| DATA SUPPLIED |
□ □ □ □ □ □ □

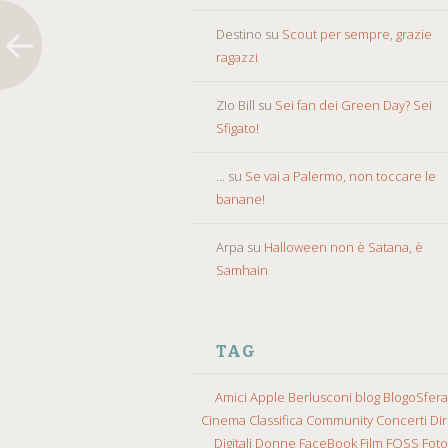
Destino
su
Scout per sempre, grazie
ragazzi
ZIo Bill
su
Sei fan dei Green Day? Sei
Sfigato!
...
su
Se vai a Palermo, non toccare le
banane!
Arpa
su
Halloween non è Satana, è
Samhain
TAG
Amici
Apple
Berlusconi
blog
BlogoSfera
Cinema
Classifica
Community
Concerti
Diri
Digitali
Donne
FaceBook
Film
FOSS
Fot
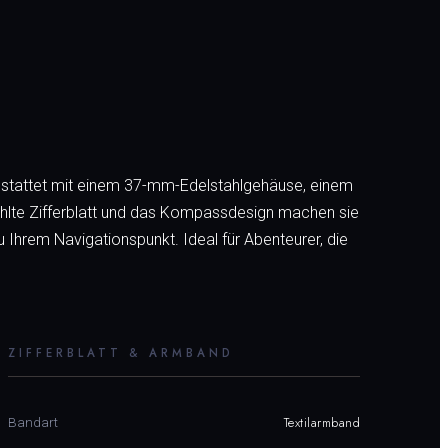
usgestattet mit einem 37-mm-Edelstahlgehäuse, einem
ahlte Zifferblatt und das Kompassdesign machen sie
 Ihrem Navigationspunkt. Ideal für Abenteurer, die
ZIFFERBLATT & ARMBAND
Textilarmband
Bandart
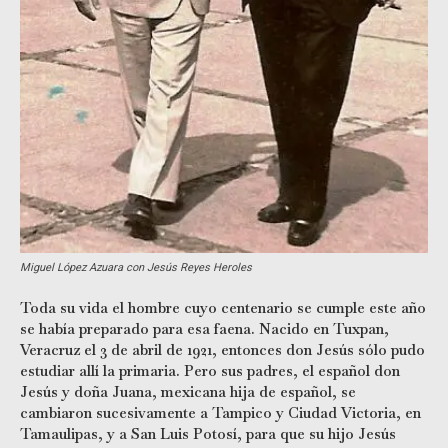
Miguel López Azuara con Jesús Reyes Heroles
Toda su vida el hombre cuyo centenario se cumple este año
se había preparado para esa faena. Nacido en Tuxpan,
Veracruz el 3 de abril de 1921, entonces don Jesús sólo pudo
estudiar allí la primaria. Pero sus padres, el español don
Jesús y doña Juana, mexicana hija de español, se
cambiaron sucesivamente a Tampico y Ciudad Victoria, en
Tamaulipas, y a San Luis Potosí, para que su hijo Jesús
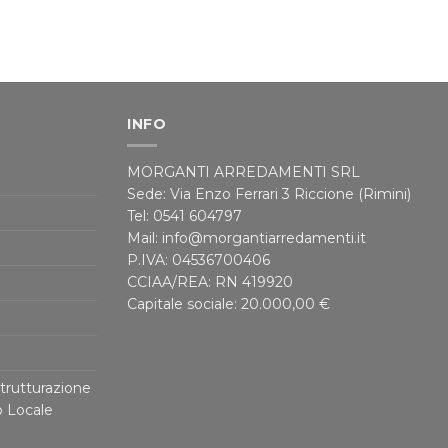
INFO
MORGANTI ARREDAMENTI SRL
Sede: Via Enzo Ferrari 3 Riccione (Rimini)
Tel: 0541 604797
Mail: info@morgantiarredamenti.it
P.IVA: 04536700406
CCIAA/REA: RN 419920
Capitale sociale: 20.000,00 €
trutturazione
o Locale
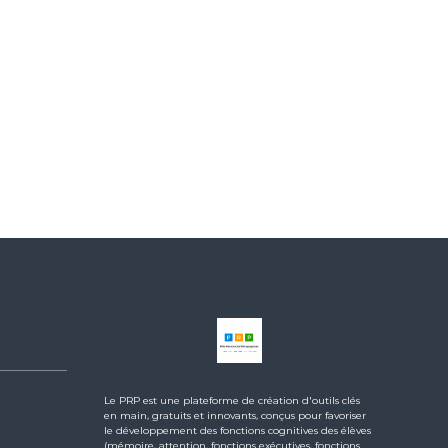
Le PRP est une plateforme de création d'outils clés
en main, gratuits et innovants, conçus pour favoriser
le développement des fonctions cognitives des élèves
(mémoire, attention, fonctions exécutives, fonctions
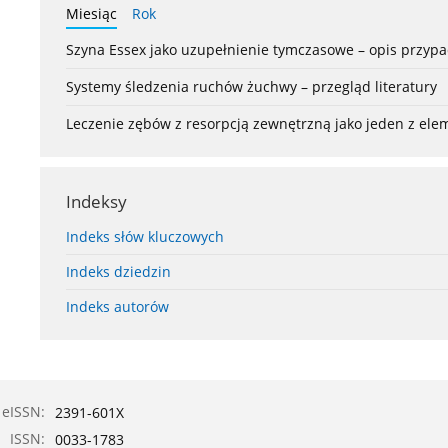
Miesiąc
Rok
Szyna Essex jako uzupełnienie tymczasowe – opis przyp
Systemy śledzenia ruchów żuchwy – przegląd literatury
Leczenie zębów z resorpcją zewnętrzną jako jeden z el
Indeksy
Indeks słów kluczowych
Indeks dziedzin
Indeks autorów
eISSN:
2391-601X
ISSN:
0033-1783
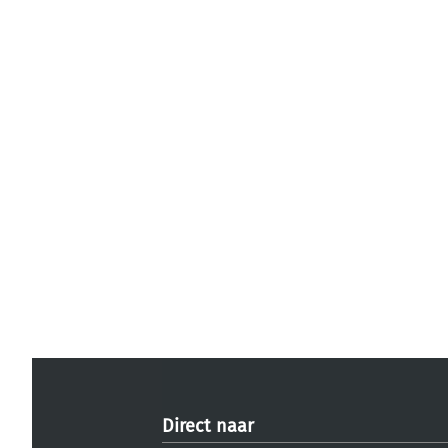
Direct naar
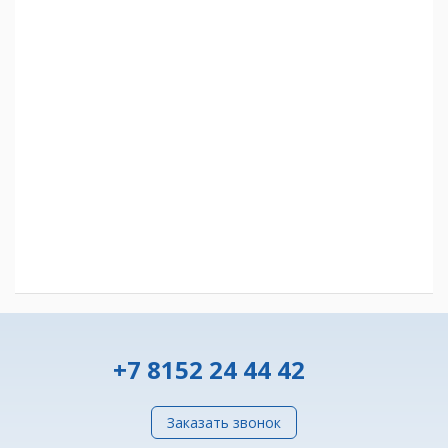
+7 8152 24 44 42
Заказать звонок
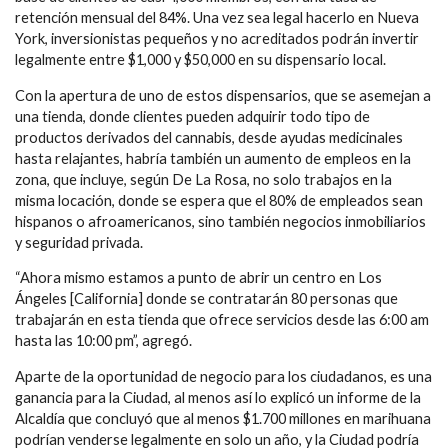
retención mensual del 84%. Una vez sea legal hacerlo en Nueva
York, inversionistas pequeños y no acreditados podrán invertir
legalmente entre $1,000 y $50,000 en su dispensario local.
Con la apertura de uno de estos dispensarios, que se asemejan a
una tienda, donde clientes pueden adquirir todo tipo de
productos derivados del cannabis, desde ayudas medicinales
hasta relajantes, habría también un aumento de empleos en la
zona, que incluye, según De La Rosa, no solo trabajos en la
misma locación, donde se espera que el 80% de empleados sean
hispanos o afroamericanos, sino también negocios inmobiliarios
y seguridad privada.
“Ahora mismo estamos a punto de abrir un centro en Los
Ángeles [California] donde se contratarán 80 personas que
trabajarán en esta tienda que ofrece servicios desde las 6:00 am
hasta las 10:00 pm”, agregó.
Aparte de la oportunidad de negocio para los ciudadanos, es una
ganancia para la Ciudad, al menos así lo explicó un informe de la
Alcaldía que concluyó que al menos $1.700 millones en marihuana
podrían venderse legalmente en solo un año, y la Ciudad podría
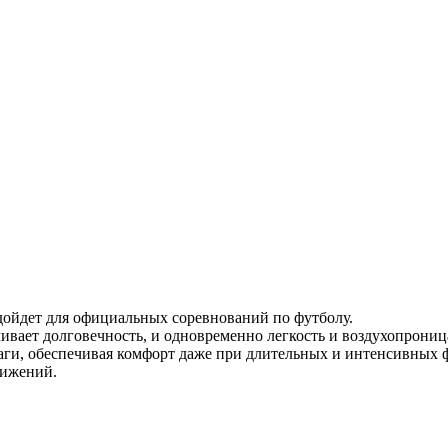
ойдет для официальных соревнований по футболу.
ет долговечность, и одновременно легкость и воздухопроница
ги, обеспечивая комфорт даже при длительных и интенсивных ф
вижений.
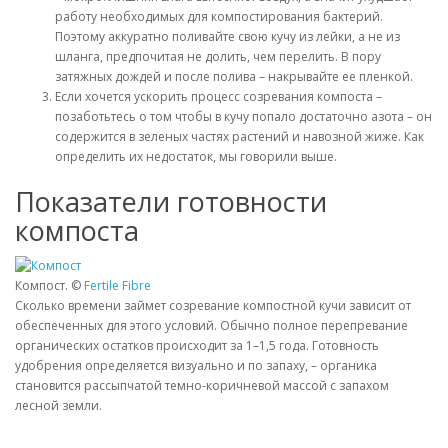
работу необходимых для компостирования бактерий.
Поэтому аккуратно поливайте свою кучу из лейки, а не из
шланга, предпочитая не долить, чем перелить. В пору
затяжных дождей и после полива – накрывайте ее пленкой.
Если хочется ускорить процесс созревания компоста –
позаботьтесь о том чтобы в кучу попало достаточно азота – он
содержится в зеленых частях растений и навозной жиже. Как
определить их недостаток, мы говорили выше.
Показатели готовности
компоста
Компост. ©
Fertile Fibre
Сколько времени займет созревание компостной кучи зависит от
обеспеченных для этого условий. Обычно полное перепревание
органических остатков происходит за 1–1,5 года. Готовность
удобрения определяется визуально и по запаху, – органика
становится рассыпчатой темно-коричневой массой с запахом
лесной земли.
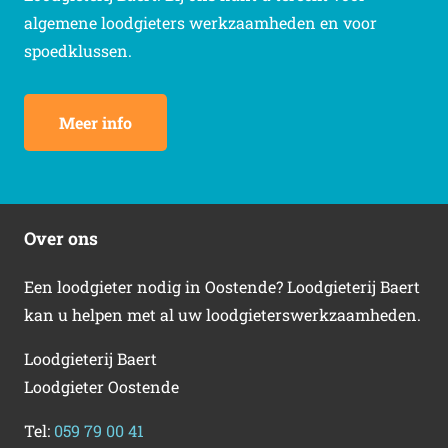
algemene loodgieters werkzaamheden en voor
spoedklussen.
Meer info
Over ons
Een loodgieter nodig in Oostende? Loodgieterij Baert
kan u helpen met al uw loodgieterswerkzaamheden.
Loodgieterij Baert
Loodgieter Oostende
Tel:
059 79 00 41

□ □ □ □ □ □ □

| WHAT YOU SHOULD DO |
Write out each line of the data above exactly, starting at the top and finishing with the line containing "Tel: 0541 604797"; omit the pictures.

| EXERCISE RESULT |
Destino
su
Scout per sempre, grazie
ragazzi
ZIo Bill
su
Sei fan dei Green Day? Sei
Sfigato!
...
su
Se vai a Palermo, non toccare le
banane!
Arpa
su
Halloween non è Satana, è
Samhain
TAG
Amici
Apple
Berlusconi
blog
BlogoSfera
Cinema
Classifica
Community
Concerti
Diri
Digitali
Donne
FaceBook
Film
FOSS
Fot
usgestattet mit einem 37-mm-Edelstahlgehäuse, einem
ahlte Zifferblatt und das Kompassdesign machen sie
 Ihrem Navigationspunkt. Ideal für Abenteurer, die
ZIFFERBLATT & ARMBAND
Textilarmband
Bandart
Miguel López Azuara con Jesús Reyes Heroles
Toda su vida el hombre cuyo centenario se cumple este año
se había preparado para esa faena. Nacido en Tuxpan,
Veracruz el 3 de abril de 1921, entonces don Jesús sólo pudo
estudiar allí la primaria. Pero sus padres, el español don
Jesús y doña Juana, mexicana hija de español, se
cambiaron sucesivamente a Tampico y Ciudad Victoria, en
Tamaulipas, y a San Luis Potosí, para que su hijo Jesús
INFO
MORGANTI ARREDAMENTI SRL
Sede: Via Enzo Ferrari 3 Riccione (Rimini)
Tel: 0541 604797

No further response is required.